Şimdi buradan yola çıkarak Kanal İstanbul'un bir beton projesi olduğunu, TOKİ Başkanı’nın biraz önce bahsettiğim açıklamaları aslında çok net bir şekilde anlamış olduk. İstanbullunun bunun farkına varması gerekiyor. İstanbul'un gerçek gündemleri var. İstanbul’un deprem gündemi var. İstanbul'un su krizi var. İstanbul iklim krizi var. Bakın İstanbul'un gıda krizi var. Kanal İstanbul güzergahı içerisindeki tarım arazilerini verimli kullanırsak gerçekten tarım alanı olarak verimli kullanabilirsek çarpan etkisi ile 30 istihdam sağlayabilecek bir yetkiye sahip. Kanal İstanbul projesi dünyada bildiğimiz kadarıyla dünyada bir ilk. Devlet eliyle bir baraj yok ediliyor Kanal İstanbul projesi yapılırsa. Yani bizim bu kadar su kriziyle, iklim kriziyle mücadele ettiğimiz bir yerde böyle bir projeyi bir arsa yaratmak, bir konut yaratmak ve bir beton üzerinden savunmanın siyasi olarak bize getireceklerini İstanbul'a getireceklerini görüyoruz. Çoklu kriz yaşıyor bu şehir. Gerçekten çoklu kriz yaşıyor. Çoklu kriz yaşadığımız bir ortamda biz konuyu sadece bir beton sadece bir metrekare sadece bir arsa özelinde konuşamayız. 

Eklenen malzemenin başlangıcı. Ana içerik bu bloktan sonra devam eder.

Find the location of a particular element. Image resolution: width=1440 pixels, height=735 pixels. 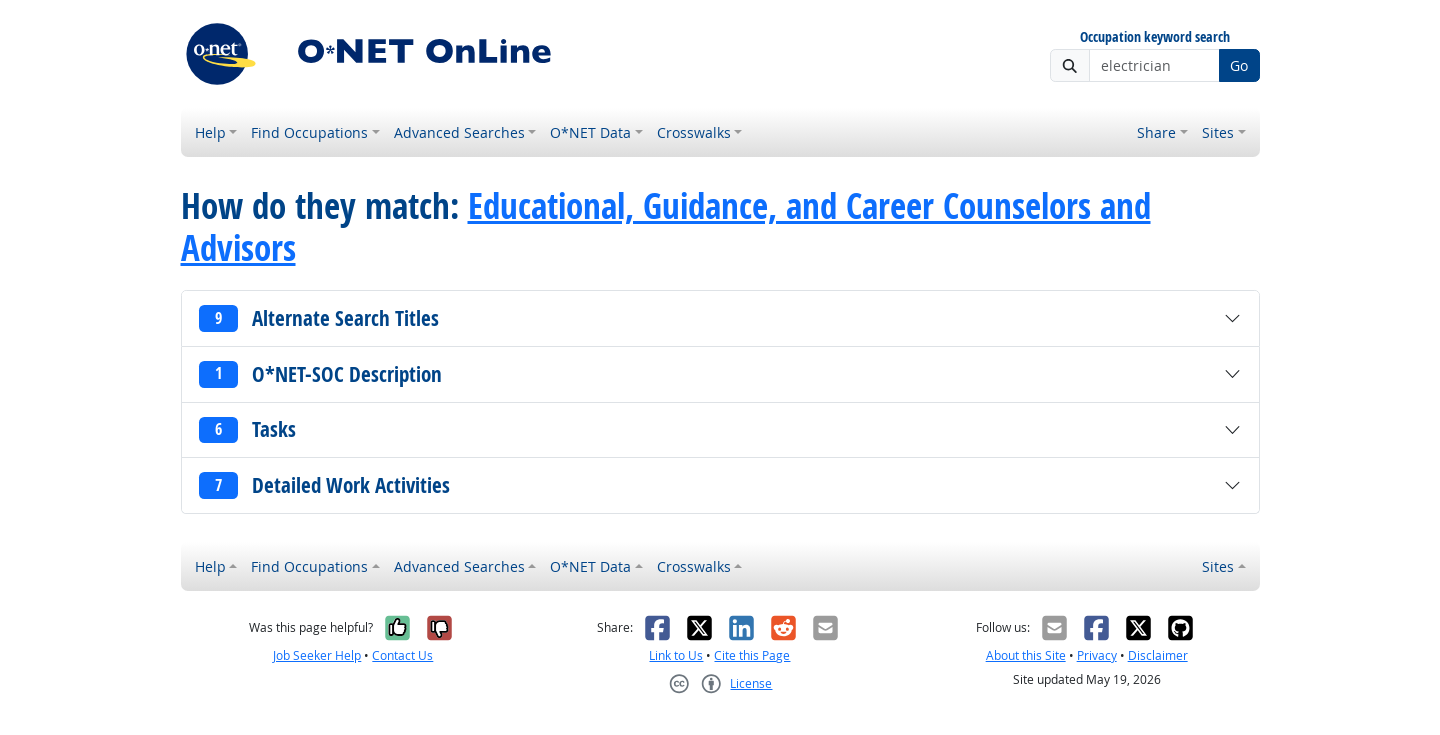

Disclaimer is located at coordinates (1158, 655).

Belediye binamızın hemen önünde, önündeki araziden bahsediyorum. Belediye binamızın hemen arkasının da yine bakanlık eliyle daha önce özel proje alanı ilan edilmiş inşaatı devam eden bir iş var. Hemen önünde de yine rezerv yapı alanı ilan edildi. Bakın rezerv yapı alanı 6306 sayılı Kentsel Dönüşüm Yasası’nın uygulama araçlarından biridir. Yani bu nedir? O bölgede kentsel dönüşümle ilgili, yapı stoğunun dönüşümüyle ilgili, yapı stokunun daha iyileşmesi için depreme, o kentin daha dirençli hale dönüşmesi için olması için yapılan uygulamalardır. Fakat ne için olduğunu bilmiyoruz. Rezerv yapı alanı ilan edildi bir plan yapılacak. Bildiğimiz, duyduğumuz, işittiğimiz çok yüksek katlı 260 bin 270 bin metrekareli bir büyük bir projenin rezidans, AVM vesaire karma projenin geldiği… Bu böyle olmaz. Yani bu kadar yetki karmaşası ile bu kadar sadece o alanı aldık eline onun rantını üç beş müteahhite aktaralım bu böyle yaklaşılamaz artık. Bu konu bitti yani İstanbul bu konuda nefesini tüketti işin açıkçası. Dolayısıyla o proje belediyemizin arkasında devam eden 650 bin metrekarelik diğer proje. Bakın bunların ikisinin toplamı bir milyon metrekare yapıyor. Bir milyon metrekare sadece şöyle bir örnek vereyim. Şişli'de Merkez Mahallesi dediğimiz yoğun bir mahalle, Merkez Mahallesi’nin bütün binaların metrekaresini toplayın dairelerinin bir milyon yüz bin metrekare. Yani bir mahalleyi siz getirip Şişli'nin ortasına koyuyorsunuz. Bunu vatandaşın ve yurttaşın anlayacağı dilden söyleyeyim. Evden çıkıp işinize yarım saatte giderseniz bir saatte. Şu anda yarım saatte dönüyorsanız eve dönüşünüz olur doksan dakika. Yani bu sadece Şişli'nin konusu değil. Bu artık İstanbul'un konusu olur. Ben onun için Şişli'nin Kanal İstanbul’u diyorum oraya gerçekten. İstanbul'da bir Kanal İstanbul gerçeğini ve bir Kanal İstanbul çıkmazını ve bir sür reel hayalini konuşuyorsak orası da Şişli'nin Kanal İstanbul'udur.”